• **What to work on**: Search the material and gather each line with "over" in it.

• **Task data**:
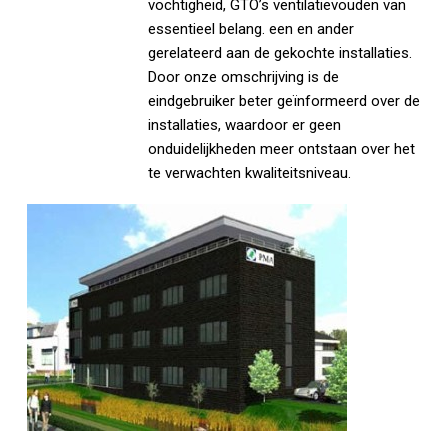
vochtigheid, GTO’s ventilatievouden van
essentieel belang. een en ander
gerelateerd aan de gekochte installaties.
Door onze omschrijving is de
eindgebruiker beter geïnformeerd over de
installaties, waardoor er geen
onduidelijkheden meer ontstaan over het
te verwachten kwaliteitsniveau.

• **Reply**:
eindgebruiker beter geïnformeerd over de
onduidelijkheden meer ontstaan over het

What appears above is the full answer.